Linear Least Squares: Example and remark

4.5 Linear Least Squares: Example and remark

Example: straight line
The model function for a straight line is \(f(x)=ax+b\), which depends linearly on the two parameters \(a\) and \(b\). Consider the eleven given data points shown in Fig. 4.3(a) that are to be fitted by a straight line. Here, the “model vector” can be written as

\begin{equation*} {\left(\begin{array}{c} m_1 \\ m_2 \\ \vdots \\ m_{11} \end{array}\right)} = {\left(\begin{array}{cc} x_1&1 \\ x_2&1 \\ \vdots & \vdots \\ x_{11}&1 \end{array}\right)} ^{\vec{M}} {\left(\begin{array}{c} a \\ b \end{array}\right)}, \end{equation*}

(4.22)

i.e., M is an \(11\times2\) matrix with a column of constant values of 1 corresponding to parameter \(b\).

(a) (b)

Figure 4.3: (a) Fitting a straight line to given data points. (b) Comparison of fitting results for the usual least squares minimization (“square function”) and robust fitting using the absolute value of the differences (“abs function”).

Remark: robust fitting
Obviously, since they minimize that function, the fitting parameter values obtained depend on the objective function used, which will influence the fitting result.
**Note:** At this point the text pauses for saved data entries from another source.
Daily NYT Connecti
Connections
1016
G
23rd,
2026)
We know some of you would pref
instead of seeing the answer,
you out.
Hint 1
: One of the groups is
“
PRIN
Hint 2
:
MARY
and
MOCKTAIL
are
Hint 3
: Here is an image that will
This is of importance in the following situation: When fitting experimental data it may happen that a few data points lie noticeably far away from the expected model curve, which will lead to a large contribution of these points in the \(\chi^2\) function. As a consequence, the fitted curve will be drawn close to these points in order to minimize the gap. However, from the point of view of an experimentalist, it is not desirable that a few points that can be considered an exception have a large influence on the result.

To reduce the influence of data points with large deviations from the model curve, a linear objective function can be used instead of the \(\chi^2\), which is called robust fitting:

\begin{equation*} \label{eq:chi_abs} \chi_{\text{abs}}(\vec{a})= \sum^n_{i=1}{\left|y_i-f(x_{i},\vec{a})\right|}. \end{equation*}

(4.23)

The main difference between \(\chi_{\text{abs}}\) and \(\chi^2\) (Eq. 4.15) is that \(\chi^2\) can be differentiated at all values while \(\chi_{\text{abs}}\) does not have derivative everywhere. To illustrate the influence of using \(\chi_{\text{abs}}\) instead of \(\chi^2\), Fig. 4.3(b) shows a constructed example of fitting a parabola where a few data points are shifted upwards. Obviously, the \(\chi^2\) result deviates stronger from the true parabola.